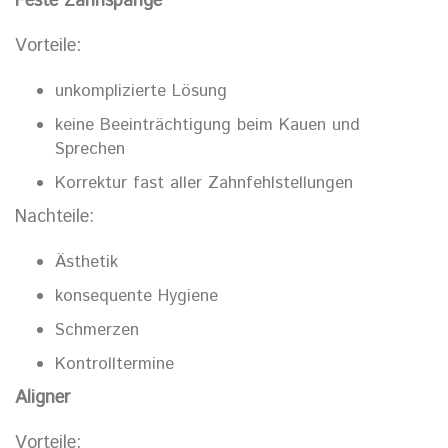
Feste Zahnspange
Vorteile:
unkomplizierte Lösung
keine Beeinträchtigung beim Kauen und
Sprechen
Korrektur fast aller Zahnfehlstellungen
Nachteile:
Ästhetik
konsequente Hygiene
Schmerzen
Kontrolltermine
Aligner
Vorteile:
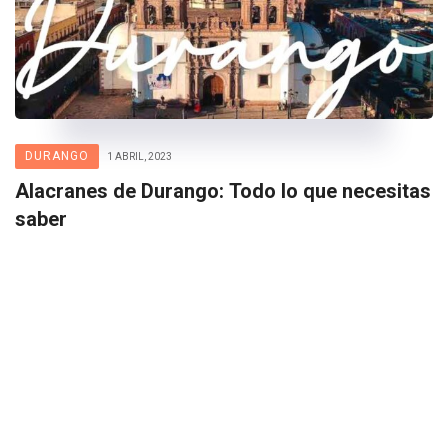
DURANGO
1 ABRIL, 2023
Alacranes de Durango: Todo lo que necesitas
saber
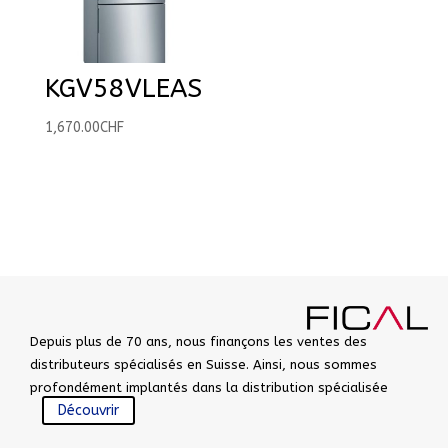
KGV58VLEAS
1,670.00
CHF
Depuis plus de 70 ans, nous finançons les ventes des
distributeurs spécialisés en Suisse. Ainsi, nous sommes
profondément implantés dans la distribution spécialisée
Découvrir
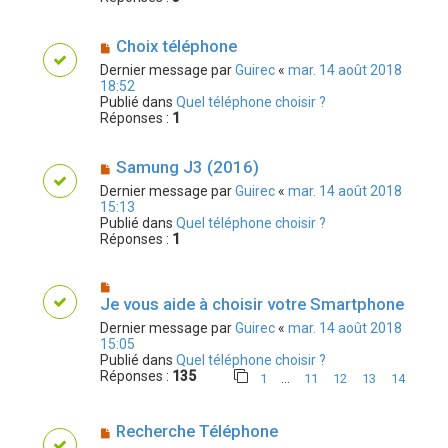
Choix téléphone
Dernier message par
Guirec
«
mar. 14 août 2018
18:52
Publié dans
Quel téléphone choisir ?
Réponses :
1
Samung J3 (2016)
Dernier message par
Guirec
«
mar. 14 août 2018
15:13
Publié dans
Quel téléphone choisir ?
Réponses :
1
Je vous aide à choisir votre Smartphone
Dernier message par
Guirec
«
mar. 14 août 2018
15:05
Publié dans
Quel téléphone choisir ?
Réponses :
135
…
1
11
12
13
14
Recherche Téléphone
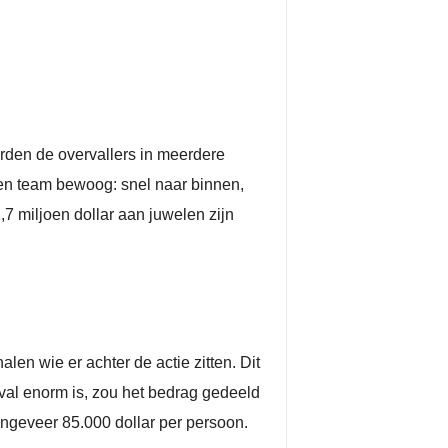
rden de overvallers in meerdere
een team bewoog: snel naar binnen,
7 miljoen dollar aan juwelen zijn
en wie er achter de actie zitten. Dit
val enorm is, zou het bedrag gedeeld
ngeveer 85.000 dollar per persoon.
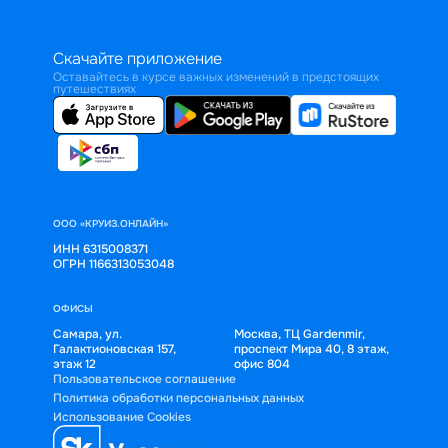
Скачайте приложение
Оставайтесь в курсе важных изменений в предстоящих
путешествиях
ООО «КРУИЗ.ОНЛАЙН»
ИНН 6315008371
ОГРН 1166313053048
ОФИСЫ
Самара, ул.
Москва, ТЦ Gardenmir,
Галактионовская 157,
проспект Мира 40, 8 этаж,
этаж 12
офис 804
Пользовательское соглашение
Политика обработки персональных данных
Использование Cookies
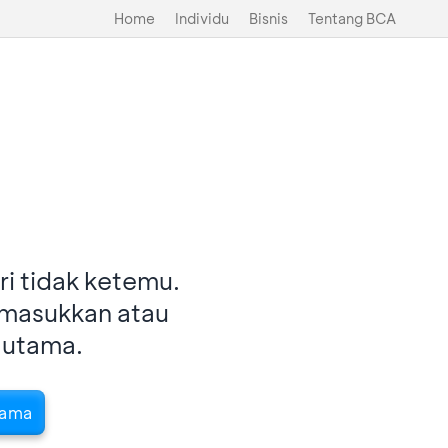
Home
Individu
Bisnis
Tentang BCA
i tidak ketemu.
imasukkan atau
 utama.
tama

========================================

* _TASK_
Copy only the lines running from the one that holds "Политика обработки персональных данных" through the last line of the data, and include both of those lines. Do not copy any pictures.

* _TASK ANSWER_
Политика обработки персональных данных
Использование Cookies
Home
Individu
Bisnis
Tentang BCA
i tidak ketemu.
imasukkan atau
 utama.
tama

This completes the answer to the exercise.